Case report: We present a case of 2,4-D poisoning with a successful clinical outcome and highlight the challenges faced in management. Our patient (A 41-year-old farmer) had a stormy clinical course in the hospital with acute kidney injury developing after a few days; he received supportive therapy along with renal replacement therapy in the form of hemodialysis. He however recovered completely and was well at follow-up. We also review the optimum management of this condition so that emergency medicine physicians and allied health personnel involved in caring for these patients can manage this effectively.
Discussion: The toxicity of 2,4 D poisoning mimics the common organophosphorus poisoning in terms of symptoms. Nephrotoxicity has been described mainly due to tubular toxicity though this may manifest later in the course of hospitalization. Early initiation of alkaline diuresis not only augments the elimination of toxins but also prevents nephrotoxicity. The worsening toxin-induced acute kidney injury/acute renal failure should be promptly managed by hemodialysis, as it also helps in the elimination of 2,4-D.

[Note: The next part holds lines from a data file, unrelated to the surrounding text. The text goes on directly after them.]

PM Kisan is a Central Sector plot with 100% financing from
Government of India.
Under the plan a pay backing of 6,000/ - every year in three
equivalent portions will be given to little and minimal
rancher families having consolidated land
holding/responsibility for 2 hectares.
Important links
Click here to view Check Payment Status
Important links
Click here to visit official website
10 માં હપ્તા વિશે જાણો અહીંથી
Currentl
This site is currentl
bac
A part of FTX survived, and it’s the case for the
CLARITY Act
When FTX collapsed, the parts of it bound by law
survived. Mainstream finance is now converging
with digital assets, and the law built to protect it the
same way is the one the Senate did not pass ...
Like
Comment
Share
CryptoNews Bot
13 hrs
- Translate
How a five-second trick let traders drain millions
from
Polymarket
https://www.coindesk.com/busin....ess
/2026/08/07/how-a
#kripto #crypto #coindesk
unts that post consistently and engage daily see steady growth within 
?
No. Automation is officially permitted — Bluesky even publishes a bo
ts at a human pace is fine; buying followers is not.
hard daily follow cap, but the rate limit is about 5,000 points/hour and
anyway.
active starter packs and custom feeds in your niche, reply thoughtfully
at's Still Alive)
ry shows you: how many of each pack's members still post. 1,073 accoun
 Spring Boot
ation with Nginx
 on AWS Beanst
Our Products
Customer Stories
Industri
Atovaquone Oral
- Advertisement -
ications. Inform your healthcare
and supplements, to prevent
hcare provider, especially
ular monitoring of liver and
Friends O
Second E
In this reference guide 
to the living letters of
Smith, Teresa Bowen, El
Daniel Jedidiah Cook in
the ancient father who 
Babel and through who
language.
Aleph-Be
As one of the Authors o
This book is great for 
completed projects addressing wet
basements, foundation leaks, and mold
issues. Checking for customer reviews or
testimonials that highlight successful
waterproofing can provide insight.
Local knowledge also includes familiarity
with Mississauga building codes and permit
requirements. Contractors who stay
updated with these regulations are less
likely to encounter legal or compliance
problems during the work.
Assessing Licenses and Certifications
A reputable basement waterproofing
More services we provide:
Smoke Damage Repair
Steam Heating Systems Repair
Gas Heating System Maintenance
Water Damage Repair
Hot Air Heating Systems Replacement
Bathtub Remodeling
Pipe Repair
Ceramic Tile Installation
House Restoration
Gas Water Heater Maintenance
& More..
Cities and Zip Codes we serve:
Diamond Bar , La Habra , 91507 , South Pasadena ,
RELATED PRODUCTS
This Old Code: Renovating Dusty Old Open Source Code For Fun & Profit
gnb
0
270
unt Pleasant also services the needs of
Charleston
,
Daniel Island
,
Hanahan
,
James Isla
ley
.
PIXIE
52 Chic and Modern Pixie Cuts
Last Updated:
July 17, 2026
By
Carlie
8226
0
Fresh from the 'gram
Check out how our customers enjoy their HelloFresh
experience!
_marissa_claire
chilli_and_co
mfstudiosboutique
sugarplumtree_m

Conclusion: 2, 4-D poisoning remains a significant clinical challenge due to its non-specific presentation. This article contributes to the limited available literature on this potentially fatal condition highlighting the successful management of a severe case through a multi-modal approach involving alkaline diuresis, hemodialysis, and potentially corticosteroids. Further research is needed to elucidate the pathophysiology of 2,4-D toxicity and to develop specific antidotes.